Richard Rowntree
- Richard Rowntree in 1931

Cricket information
- Batting: Right-handed
- Role: Wicket-keeper

Domestic team information
- 1914/15–1931/32: Auckland

Career statistics
| Competition | First-class |
| Matches | 33 |
| Runs scored | 308 |
| Batting average | 9.33 |
| 100s/50s | 0/0 |
| Top score | 48 |
| Catches/stumpings | 57/38 |
- Source: Cricinfo, 12 September 2013

= Richard Rowntree =

New Zealand cricketer

Richard William Rowntree (6 April 1884 – 16 June 1968) was a New Zealand cricketer who played 33 first-class matches, all but two of them for Auckland.

Born at Leyburn in Yorkshire, Rowntree played as a wicket-keeper and tail-end right-handed batsman. He played for Yorkshire Second XI in 1905. After a serious illness he migrated to New Zealand. He played his first game for Auckland in the 1914–15 season and his last at the age of 47 in the 1931–32 season. His career in Auckland senior club cricket extended from 1907 to 1935, when he was awarded a benefit match at the end of his last season.

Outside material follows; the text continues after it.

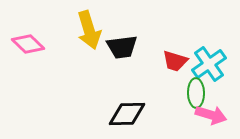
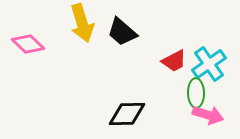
yellow arrow: moved 7 px left, 7 px up
black trapezoid: moved 15 px up; rotated 48 degrees clockwise
red trapezoid: moved 1 px left; rotated 44 degrees counterclockwise
pink arrow: moved 3 px left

He appeared in both matches New Zealand played against the visiting Australian team in 1920–21. Earlier in the tour he had made his highest score of 48: batting at number 11 for Auckland he added 75 for the last wicket with Eddie McLeod after the Australians had taken the first nine Auckland wickets for 73. He was selected as the principal wicket-keeper in the New Zealand team to tour Australia in 1925-26 but was unable to go, and was replaced by Ken James.